(Extracted records)

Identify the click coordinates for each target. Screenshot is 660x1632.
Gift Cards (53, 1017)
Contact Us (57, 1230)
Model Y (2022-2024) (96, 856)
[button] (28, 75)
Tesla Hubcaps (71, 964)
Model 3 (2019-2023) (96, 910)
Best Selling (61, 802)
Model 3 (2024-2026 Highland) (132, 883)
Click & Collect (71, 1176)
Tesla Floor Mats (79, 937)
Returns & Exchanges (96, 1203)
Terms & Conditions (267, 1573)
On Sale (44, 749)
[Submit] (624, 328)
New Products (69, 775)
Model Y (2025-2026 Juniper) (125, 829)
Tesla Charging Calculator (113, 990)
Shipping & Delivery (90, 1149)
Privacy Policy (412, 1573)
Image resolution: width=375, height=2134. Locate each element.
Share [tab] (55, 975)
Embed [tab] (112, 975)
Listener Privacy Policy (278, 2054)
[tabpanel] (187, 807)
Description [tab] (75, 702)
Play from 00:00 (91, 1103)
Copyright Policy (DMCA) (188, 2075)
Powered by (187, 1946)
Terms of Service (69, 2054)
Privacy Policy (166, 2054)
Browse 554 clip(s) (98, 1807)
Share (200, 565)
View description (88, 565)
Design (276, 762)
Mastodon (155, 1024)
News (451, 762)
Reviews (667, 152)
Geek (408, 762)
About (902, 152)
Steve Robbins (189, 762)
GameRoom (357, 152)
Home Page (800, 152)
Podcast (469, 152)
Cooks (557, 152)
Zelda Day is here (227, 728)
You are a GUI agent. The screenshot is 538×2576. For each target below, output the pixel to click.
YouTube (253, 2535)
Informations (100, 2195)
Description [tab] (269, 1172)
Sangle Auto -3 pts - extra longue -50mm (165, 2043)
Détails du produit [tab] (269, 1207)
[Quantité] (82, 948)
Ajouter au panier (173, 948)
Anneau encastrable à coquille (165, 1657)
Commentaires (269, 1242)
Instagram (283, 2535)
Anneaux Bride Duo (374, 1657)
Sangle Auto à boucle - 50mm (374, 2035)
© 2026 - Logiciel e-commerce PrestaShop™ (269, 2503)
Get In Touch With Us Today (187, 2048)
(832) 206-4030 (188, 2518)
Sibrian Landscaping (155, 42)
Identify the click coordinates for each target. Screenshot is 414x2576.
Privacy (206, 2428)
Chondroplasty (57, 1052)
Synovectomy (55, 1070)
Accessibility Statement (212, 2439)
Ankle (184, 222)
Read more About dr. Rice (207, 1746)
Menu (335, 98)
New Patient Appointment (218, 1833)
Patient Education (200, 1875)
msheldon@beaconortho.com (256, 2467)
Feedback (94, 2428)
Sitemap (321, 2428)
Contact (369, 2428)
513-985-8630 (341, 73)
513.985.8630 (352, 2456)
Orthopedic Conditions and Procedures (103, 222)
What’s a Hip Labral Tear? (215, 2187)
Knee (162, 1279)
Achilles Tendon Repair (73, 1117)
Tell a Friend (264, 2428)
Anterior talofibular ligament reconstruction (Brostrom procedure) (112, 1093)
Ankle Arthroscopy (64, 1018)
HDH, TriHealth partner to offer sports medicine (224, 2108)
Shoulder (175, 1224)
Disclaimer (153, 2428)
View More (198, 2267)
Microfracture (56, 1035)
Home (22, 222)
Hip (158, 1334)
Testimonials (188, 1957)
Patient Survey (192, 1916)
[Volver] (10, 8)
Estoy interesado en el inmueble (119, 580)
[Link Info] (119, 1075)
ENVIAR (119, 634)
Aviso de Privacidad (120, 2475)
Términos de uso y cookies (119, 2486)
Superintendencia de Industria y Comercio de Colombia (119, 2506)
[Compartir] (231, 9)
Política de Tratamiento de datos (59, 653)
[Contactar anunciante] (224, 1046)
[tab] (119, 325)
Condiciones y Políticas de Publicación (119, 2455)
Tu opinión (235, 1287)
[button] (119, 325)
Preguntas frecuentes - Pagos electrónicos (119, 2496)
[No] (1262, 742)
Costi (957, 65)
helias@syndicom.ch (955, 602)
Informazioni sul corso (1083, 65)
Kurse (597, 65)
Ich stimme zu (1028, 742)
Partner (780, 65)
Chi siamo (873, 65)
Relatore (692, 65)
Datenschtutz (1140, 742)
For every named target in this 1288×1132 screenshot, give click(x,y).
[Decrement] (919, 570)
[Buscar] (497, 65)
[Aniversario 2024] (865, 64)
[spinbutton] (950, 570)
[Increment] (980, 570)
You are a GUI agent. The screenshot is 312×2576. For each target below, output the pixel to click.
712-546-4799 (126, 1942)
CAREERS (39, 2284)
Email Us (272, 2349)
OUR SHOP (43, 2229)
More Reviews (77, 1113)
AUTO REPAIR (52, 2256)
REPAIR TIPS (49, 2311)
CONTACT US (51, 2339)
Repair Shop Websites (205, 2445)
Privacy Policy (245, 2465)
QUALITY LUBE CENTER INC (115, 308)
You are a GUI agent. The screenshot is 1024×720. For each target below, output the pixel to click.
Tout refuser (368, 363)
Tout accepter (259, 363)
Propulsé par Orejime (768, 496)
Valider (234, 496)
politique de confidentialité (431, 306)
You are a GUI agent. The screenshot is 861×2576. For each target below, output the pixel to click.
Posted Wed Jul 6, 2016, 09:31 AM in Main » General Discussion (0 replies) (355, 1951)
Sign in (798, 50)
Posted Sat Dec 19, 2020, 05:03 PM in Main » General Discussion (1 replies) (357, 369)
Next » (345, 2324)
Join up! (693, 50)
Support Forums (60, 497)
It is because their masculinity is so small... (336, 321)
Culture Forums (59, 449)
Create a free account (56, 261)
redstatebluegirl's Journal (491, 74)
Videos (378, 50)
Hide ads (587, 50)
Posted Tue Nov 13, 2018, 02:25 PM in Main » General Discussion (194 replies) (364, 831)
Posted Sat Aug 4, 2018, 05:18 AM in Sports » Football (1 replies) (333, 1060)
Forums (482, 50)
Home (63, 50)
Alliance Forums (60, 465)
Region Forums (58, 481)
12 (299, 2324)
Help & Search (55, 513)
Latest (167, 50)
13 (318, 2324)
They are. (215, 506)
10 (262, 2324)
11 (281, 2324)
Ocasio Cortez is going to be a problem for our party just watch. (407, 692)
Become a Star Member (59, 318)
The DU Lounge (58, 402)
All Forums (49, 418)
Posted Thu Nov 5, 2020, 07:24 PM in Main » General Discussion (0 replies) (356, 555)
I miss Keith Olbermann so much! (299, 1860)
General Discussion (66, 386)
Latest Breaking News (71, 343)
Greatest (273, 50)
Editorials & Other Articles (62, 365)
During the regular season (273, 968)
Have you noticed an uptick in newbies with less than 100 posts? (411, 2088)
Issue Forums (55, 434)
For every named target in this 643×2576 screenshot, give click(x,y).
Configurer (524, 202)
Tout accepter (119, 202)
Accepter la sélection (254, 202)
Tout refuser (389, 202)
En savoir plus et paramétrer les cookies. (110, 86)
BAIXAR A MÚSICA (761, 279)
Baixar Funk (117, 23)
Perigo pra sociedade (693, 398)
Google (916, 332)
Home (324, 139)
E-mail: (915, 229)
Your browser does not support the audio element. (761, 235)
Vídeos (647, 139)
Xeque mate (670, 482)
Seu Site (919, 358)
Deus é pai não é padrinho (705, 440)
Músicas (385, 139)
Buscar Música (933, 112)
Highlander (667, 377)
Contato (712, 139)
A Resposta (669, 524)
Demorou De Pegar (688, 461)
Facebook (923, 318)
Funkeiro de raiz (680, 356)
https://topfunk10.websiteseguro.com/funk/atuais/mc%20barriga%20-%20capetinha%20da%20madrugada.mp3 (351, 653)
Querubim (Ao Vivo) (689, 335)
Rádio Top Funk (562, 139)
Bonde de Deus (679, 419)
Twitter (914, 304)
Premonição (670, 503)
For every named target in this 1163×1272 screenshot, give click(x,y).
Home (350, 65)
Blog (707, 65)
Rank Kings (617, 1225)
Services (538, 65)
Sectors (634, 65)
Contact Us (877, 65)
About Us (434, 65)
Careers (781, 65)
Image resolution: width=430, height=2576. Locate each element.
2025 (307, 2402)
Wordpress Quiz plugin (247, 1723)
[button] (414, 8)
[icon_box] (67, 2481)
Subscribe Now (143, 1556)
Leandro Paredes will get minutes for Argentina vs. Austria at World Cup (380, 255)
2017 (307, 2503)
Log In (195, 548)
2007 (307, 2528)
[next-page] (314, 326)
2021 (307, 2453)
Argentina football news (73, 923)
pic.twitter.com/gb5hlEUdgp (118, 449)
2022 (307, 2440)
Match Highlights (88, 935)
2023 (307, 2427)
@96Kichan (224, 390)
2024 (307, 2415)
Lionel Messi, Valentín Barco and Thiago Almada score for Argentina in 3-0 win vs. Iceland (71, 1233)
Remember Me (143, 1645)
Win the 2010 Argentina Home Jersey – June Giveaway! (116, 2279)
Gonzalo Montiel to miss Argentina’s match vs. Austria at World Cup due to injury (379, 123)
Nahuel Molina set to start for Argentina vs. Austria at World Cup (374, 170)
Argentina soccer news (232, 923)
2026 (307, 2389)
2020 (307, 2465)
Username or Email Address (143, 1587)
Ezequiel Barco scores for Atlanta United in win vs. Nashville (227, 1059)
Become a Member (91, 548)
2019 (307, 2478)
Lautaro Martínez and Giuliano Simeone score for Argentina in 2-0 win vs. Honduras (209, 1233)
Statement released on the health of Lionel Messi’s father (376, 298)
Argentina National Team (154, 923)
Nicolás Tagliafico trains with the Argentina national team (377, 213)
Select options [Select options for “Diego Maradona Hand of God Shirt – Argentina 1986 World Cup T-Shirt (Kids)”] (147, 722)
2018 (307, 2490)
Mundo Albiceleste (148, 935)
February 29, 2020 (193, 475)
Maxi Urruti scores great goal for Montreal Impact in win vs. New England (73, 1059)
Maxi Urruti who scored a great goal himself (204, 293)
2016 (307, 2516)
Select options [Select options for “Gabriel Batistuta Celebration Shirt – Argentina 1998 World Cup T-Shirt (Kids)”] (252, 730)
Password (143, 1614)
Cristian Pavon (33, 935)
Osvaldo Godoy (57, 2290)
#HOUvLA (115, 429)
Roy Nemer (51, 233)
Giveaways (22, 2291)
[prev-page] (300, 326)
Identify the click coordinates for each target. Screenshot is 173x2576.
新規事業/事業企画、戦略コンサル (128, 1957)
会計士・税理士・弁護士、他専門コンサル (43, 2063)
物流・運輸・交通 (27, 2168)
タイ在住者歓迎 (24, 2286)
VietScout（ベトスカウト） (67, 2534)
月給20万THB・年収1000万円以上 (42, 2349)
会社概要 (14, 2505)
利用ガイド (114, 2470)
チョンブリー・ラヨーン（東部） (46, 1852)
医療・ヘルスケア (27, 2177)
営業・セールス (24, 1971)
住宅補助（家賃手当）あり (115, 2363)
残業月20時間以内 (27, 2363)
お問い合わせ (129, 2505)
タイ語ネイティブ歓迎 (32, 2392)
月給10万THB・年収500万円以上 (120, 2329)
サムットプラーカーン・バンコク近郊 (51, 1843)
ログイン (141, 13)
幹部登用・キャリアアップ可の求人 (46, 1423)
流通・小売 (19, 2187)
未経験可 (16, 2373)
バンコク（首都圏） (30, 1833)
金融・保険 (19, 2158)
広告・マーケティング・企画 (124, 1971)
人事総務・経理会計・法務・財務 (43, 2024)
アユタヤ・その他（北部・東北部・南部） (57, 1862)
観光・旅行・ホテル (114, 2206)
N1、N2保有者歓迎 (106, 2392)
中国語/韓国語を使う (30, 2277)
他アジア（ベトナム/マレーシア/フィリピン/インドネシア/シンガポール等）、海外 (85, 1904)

Aim of the exercise:
Give again exactly, and only, the lines above starting at the one with "Posted Tue Nov" and ending at the one with "11 (281, 2324)".

Task output:
Posted Tue Nov 13, 2018, 02:25 PM in Main » General Discussion (194 replies) (364, 831)
Posted Sat Aug 4, 2018, 05:18 AM in Sports » Football (1 replies) (333, 1060)
Forums (482, 50)
Home (63, 50)
Alliance Forums (60, 465)
Region Forums (58, 481)
12 (299, 2324)
Help & Search (55, 513)
Latest (167, 50)
13 (318, 2324)
They are. (215, 506)
10 (262, 2324)
11 (281, 2324)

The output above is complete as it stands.